STUDY MATERIAL:
-- Opening Marker --
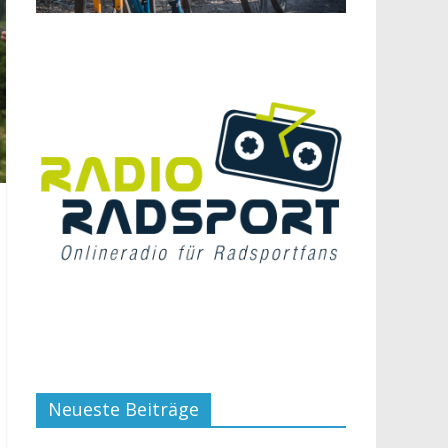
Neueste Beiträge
-- Closing Marker --
-- Opening Marker --
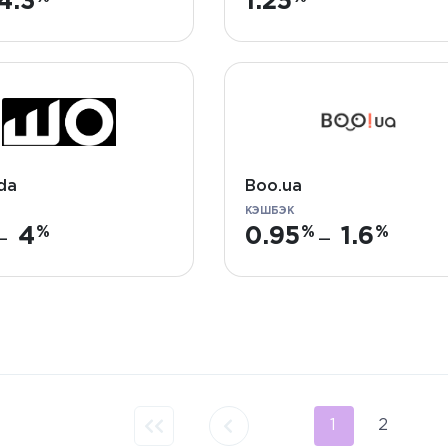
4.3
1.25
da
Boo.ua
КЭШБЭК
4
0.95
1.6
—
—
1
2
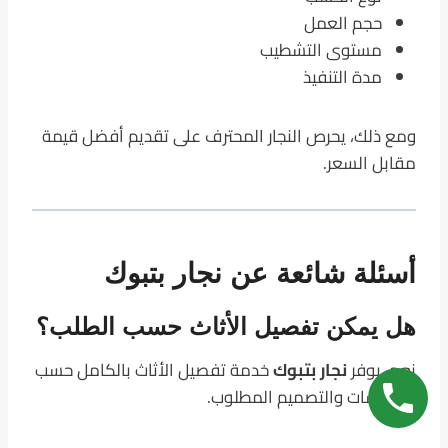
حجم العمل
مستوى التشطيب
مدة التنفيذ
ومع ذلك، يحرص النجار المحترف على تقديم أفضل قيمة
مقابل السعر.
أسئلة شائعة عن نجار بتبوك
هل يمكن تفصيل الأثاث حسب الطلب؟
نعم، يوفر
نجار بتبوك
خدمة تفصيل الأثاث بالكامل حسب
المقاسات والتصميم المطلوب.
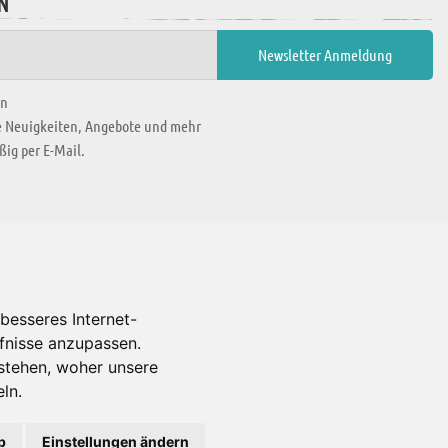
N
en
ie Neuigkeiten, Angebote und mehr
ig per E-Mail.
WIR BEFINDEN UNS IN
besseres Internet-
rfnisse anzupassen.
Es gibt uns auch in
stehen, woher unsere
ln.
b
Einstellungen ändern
-- Closing Marker --
TASK TO CARRY OUT: In the material above, find each line containing the word "بتبوك" and copy it.

SOLVED EXERCISE:
أسئلة شائعة عن نجار بتبوك
نجار بتبوك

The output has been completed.